In the summer, Auks moved to several fish camp sites.

" Gold Creek (Dzantik'i Heeni, " where the flatfish gather" ) was their summer home," Soboleff said. " They caught salmon and did their berry picking and went up the canyon for mountain goat meat."

In summer, wind was a good thing - something to keep insects at bay and to dry the racks of fish and meat.

Other fish camp sites included what are now called Salmon Creek and Thane, Soboleff said.

Only 130 years ago, life at Auk Village went on as it had for hundreds of years. This was brought home to Soboleff when he visited the site with one of its last residents, Frank Shorty.

" He stepped off so many feet where his house was located. He said, " Here, Walter, I give this to you.' "

In 1867, the United States purchased the vast Alaska territory from Russia. But, with the exception of Sitka, which some called " Paris of the North," little had changed in Southeast Alaska. The occasional steamship from Seattle or San Francisco passed on its way to somewhere else.

Mostly, ravens cawed, rain fell, mists rose and people moved from camp to camp. Tlingits came and went to resources their grandparents and parents had told them about - rich places where fern roots could be dug for roasting, or where there were trees suitable for plank houses.

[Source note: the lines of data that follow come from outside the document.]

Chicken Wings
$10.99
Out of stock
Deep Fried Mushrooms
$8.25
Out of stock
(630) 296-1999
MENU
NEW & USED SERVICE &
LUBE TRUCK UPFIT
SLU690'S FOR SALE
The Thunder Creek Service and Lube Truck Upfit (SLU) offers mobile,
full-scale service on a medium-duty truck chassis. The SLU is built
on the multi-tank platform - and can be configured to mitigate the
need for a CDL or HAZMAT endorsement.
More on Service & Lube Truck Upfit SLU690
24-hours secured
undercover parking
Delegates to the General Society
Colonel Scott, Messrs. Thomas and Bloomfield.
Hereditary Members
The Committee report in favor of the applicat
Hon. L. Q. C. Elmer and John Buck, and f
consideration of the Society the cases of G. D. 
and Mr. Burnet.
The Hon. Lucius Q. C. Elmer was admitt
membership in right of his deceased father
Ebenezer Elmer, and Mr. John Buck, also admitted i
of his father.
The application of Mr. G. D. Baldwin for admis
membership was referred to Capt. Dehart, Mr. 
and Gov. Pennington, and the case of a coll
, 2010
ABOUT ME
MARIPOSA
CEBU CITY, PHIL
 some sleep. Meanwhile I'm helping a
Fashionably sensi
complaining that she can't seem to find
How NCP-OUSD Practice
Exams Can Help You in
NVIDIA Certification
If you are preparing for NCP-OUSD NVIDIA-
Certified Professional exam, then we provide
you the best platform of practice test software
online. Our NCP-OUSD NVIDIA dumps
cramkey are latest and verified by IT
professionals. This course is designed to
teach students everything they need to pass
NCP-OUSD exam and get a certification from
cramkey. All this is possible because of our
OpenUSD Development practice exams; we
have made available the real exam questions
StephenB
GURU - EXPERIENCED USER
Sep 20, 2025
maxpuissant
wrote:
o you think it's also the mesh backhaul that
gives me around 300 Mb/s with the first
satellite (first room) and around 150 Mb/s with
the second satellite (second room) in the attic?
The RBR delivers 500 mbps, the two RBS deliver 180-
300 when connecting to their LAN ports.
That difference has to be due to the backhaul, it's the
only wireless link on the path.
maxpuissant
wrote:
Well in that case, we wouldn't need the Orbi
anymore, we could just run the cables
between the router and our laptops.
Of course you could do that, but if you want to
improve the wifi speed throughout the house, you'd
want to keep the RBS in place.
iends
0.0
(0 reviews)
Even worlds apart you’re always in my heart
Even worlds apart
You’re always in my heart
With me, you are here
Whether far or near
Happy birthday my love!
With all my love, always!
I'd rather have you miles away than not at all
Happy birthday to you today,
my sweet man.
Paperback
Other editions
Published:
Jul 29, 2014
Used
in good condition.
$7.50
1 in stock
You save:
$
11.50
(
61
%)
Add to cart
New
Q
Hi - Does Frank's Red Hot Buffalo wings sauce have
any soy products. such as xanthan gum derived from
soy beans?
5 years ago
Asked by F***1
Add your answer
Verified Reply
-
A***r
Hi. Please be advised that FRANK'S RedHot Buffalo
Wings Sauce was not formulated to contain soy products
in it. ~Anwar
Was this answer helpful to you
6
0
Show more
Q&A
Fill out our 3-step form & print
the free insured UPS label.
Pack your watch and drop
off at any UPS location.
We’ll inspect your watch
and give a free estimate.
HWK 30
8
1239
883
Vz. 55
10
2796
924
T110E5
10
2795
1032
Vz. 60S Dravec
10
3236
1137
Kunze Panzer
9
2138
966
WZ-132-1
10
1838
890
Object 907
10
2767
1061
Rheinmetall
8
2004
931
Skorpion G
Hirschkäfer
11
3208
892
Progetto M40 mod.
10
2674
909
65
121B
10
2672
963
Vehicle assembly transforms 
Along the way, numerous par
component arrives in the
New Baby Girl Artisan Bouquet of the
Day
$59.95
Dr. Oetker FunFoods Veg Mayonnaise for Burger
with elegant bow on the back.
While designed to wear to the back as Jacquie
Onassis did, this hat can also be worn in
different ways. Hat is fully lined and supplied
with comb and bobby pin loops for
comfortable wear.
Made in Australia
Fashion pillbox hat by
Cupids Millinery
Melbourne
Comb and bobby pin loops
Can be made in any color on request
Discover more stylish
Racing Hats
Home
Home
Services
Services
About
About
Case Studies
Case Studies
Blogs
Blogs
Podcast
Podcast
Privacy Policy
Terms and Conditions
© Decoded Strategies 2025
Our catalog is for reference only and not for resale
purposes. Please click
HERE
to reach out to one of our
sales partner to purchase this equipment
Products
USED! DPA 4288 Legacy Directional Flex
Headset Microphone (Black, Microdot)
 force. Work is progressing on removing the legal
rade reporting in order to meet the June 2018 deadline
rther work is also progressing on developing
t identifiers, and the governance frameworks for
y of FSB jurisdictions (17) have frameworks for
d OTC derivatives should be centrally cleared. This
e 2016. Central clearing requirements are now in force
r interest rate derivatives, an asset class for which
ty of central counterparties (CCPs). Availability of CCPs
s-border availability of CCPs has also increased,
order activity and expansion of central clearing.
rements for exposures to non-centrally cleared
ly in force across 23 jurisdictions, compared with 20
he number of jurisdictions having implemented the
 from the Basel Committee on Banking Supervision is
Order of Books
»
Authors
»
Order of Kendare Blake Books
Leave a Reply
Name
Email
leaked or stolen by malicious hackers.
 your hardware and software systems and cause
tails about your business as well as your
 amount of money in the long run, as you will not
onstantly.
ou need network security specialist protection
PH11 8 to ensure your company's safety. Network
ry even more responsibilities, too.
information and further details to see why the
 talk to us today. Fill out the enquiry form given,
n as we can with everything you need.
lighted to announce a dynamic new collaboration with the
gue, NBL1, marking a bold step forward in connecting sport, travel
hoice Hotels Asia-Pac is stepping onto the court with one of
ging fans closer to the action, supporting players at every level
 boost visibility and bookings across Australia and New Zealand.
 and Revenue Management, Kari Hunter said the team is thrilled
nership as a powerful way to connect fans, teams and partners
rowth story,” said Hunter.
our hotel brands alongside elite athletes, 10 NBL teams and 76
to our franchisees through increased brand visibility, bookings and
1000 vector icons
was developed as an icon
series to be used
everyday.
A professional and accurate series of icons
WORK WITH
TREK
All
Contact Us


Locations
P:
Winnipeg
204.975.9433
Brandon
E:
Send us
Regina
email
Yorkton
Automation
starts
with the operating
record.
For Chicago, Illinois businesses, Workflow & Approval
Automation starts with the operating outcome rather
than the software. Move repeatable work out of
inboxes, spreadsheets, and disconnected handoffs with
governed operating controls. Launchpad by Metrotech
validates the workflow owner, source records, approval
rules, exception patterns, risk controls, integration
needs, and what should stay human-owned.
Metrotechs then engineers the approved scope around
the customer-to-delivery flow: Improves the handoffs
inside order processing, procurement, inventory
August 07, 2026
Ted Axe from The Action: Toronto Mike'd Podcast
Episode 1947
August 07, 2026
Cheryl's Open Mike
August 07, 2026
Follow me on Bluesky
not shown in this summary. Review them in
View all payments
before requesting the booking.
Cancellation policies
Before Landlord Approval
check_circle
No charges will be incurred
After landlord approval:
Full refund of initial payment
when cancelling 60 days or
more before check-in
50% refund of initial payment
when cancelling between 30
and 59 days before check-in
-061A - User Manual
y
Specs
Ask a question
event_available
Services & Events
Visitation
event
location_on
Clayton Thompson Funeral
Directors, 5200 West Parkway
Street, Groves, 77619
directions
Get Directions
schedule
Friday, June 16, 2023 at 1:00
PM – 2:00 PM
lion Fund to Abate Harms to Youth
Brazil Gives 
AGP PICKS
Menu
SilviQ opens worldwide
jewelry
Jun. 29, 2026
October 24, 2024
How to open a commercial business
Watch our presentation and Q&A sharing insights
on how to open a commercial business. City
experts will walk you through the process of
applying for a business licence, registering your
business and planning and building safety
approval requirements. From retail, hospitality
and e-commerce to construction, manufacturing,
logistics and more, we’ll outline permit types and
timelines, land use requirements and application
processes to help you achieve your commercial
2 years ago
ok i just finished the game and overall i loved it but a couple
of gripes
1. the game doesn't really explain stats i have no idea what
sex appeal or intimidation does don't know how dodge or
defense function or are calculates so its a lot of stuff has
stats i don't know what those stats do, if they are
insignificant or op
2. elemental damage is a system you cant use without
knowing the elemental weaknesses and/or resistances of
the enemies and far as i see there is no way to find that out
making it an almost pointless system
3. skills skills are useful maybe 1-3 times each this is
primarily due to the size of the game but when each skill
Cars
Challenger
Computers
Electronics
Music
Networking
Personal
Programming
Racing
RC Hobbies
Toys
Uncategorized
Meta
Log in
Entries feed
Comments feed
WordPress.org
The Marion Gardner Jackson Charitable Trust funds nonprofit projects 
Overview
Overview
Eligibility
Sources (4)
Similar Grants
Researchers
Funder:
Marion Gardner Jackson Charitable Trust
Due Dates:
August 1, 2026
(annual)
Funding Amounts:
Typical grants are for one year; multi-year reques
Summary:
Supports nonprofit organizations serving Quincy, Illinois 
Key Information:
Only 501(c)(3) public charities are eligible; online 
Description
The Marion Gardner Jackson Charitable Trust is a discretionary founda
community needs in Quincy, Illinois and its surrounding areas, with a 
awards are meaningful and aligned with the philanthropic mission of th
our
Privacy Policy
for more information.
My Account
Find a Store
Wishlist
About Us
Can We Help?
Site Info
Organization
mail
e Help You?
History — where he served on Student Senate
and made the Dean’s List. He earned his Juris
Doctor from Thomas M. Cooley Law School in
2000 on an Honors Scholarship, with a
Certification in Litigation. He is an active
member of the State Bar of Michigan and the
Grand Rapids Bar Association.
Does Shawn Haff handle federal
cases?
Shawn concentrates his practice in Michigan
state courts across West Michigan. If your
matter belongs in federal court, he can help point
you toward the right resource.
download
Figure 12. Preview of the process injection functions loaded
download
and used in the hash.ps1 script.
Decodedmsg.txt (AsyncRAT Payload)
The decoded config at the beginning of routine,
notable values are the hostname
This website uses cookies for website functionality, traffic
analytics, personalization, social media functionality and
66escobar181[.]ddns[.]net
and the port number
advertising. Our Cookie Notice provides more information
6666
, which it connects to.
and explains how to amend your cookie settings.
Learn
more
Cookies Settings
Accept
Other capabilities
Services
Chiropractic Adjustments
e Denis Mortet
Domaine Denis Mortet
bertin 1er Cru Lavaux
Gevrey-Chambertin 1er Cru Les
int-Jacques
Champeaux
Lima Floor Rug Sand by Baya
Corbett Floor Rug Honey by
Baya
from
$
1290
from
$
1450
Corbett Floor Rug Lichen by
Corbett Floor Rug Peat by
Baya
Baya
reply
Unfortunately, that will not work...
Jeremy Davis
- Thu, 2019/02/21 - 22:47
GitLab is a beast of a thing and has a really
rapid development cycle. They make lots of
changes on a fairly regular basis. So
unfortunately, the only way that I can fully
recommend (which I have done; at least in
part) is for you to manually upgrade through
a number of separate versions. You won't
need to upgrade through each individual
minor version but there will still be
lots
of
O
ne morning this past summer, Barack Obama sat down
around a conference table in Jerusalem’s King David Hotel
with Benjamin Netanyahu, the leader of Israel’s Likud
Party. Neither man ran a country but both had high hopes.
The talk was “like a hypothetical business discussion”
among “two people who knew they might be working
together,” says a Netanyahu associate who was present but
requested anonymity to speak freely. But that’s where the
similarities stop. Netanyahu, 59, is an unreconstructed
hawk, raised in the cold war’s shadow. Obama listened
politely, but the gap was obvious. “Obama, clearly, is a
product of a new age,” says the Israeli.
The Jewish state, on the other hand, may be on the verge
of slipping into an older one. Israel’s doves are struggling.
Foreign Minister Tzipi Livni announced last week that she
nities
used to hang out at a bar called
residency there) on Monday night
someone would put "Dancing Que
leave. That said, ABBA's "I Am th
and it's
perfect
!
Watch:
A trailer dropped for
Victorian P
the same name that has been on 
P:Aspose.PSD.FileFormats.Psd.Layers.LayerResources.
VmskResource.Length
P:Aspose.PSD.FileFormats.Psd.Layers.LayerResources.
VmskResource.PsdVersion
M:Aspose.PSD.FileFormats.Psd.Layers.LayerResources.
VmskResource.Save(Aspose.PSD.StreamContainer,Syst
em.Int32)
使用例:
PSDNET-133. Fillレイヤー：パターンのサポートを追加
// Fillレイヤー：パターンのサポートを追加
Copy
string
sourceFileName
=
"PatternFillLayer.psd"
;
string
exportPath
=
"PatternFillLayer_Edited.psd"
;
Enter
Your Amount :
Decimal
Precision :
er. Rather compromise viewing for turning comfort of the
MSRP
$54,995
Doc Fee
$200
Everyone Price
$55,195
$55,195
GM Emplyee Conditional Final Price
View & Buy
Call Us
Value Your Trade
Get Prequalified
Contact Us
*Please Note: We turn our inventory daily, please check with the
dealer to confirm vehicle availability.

Songs, dances, regalia, house posts, totem poles and oral legends recorded the people's intricate web of dealings with the landscape and its important nonhuman inhabitants such as bears, blackfish (killer whales) and halibut.

For hundreds of years, what later became Juneau was Auk territory. What later became Douglas was Taku territory. They valued land for its yield, its harvest. Slowly the way of life changed as western settlers with different notions of property values came into the country. Miners, loggers, commercial fishermen and homesteaders arrived. They drove stakes, drew maps, kept records, built fences, shifted rocks, exchanged coins.

What happened to Henry Denny, interviewed at Saxman near Ketchikan in 1946, is typical of what happened to Tlingits all over Southeast Alaska:

" I have used that area (at the mouth of the Unuk River) all my life, and before me, my father and uncles hunted and trapped and fished in that area. Now, however, it is closed to me because there are homesteaders in there. This homesteader tells me he has wolf traps out, and makes me go away."

In the Juneau area, many places had traditional uses, buildings or associations, according to " Haa Aani, Our Land," (Sealaska Heritage Foundation, 1998) by Walter Goldschmidt and Theodore Haas.

For example, the Auk used Berners Bay as a fishing ground and hunting place as well as a source of berries, particularly blueberries. Other harvests here were huckleberries, nagoonberries, cohos and dog salmon. There were smokehouses and men would pole up the river to cabins used as bases for hunting goats and trapping mink, lynx and wolverine.

Eagle River was a source of salmon, cranberries, mountain goat and black bear. The people called Tee Harbor Wooshdeix'alatye - a place to fish and smoke fish that later was used by whites as the site of a cannery and saltery.

Lincoln, Shelter and other neighboring islands were hunting and trapping grounds and camps for halibut fishermen. Seaweed and shellfish were gathered here, while the people lived in cedar bark shelters. Stockaded forts were built on the north end of Shelter and on Lincoln Island. This was an area claimed by the Wooshkeetaan clan.

Other evidence of traditional use included smokehouses on Sheep Creek and a cemetery at Auke Bay. Duck Creek was called Te'cuns, and there was a big smokehouse. The area was rich in cranberries and wild rice.

Just north of Lemon Creek was a small creek called Eix'gulheen - a good spot for late run dog salmon.

Gold Creek was called Dzantik'i Heeni. Tlingits considered it " the biggest salmon creek of all." Here they harvested dog salmon, humpies and cohos, and steelhead after the first fall freeze. There were two smokehouses here in the 1870s.

The subsistence pattern also led to Salmon Creek or Til'heeni, and to Sheep Creek, just below Thane - a good stream for dog salmon and humpies. There were also smokehouses, and once a potlatch was held here.

At the close of the decade, the pattern of traditional life began to change. In the summer of 1879, Presbyterian minister S. Hall Young and naturalist/writer John Muir explored much of Southeast Alaska by Tlingit dugout canoe. Young came to the conclusion there was an urgent need to establish a mission among the Takus near the present site of Juneau.

Muir observed there was promising mineralization along Gastineau Channel. That same year, Auks gave ore samples to officers of the USS Jamestown and Tlingit Chief named Kowee carried ore samples from the area to a mining engineer, George Pilz of Sitka. The die was cast.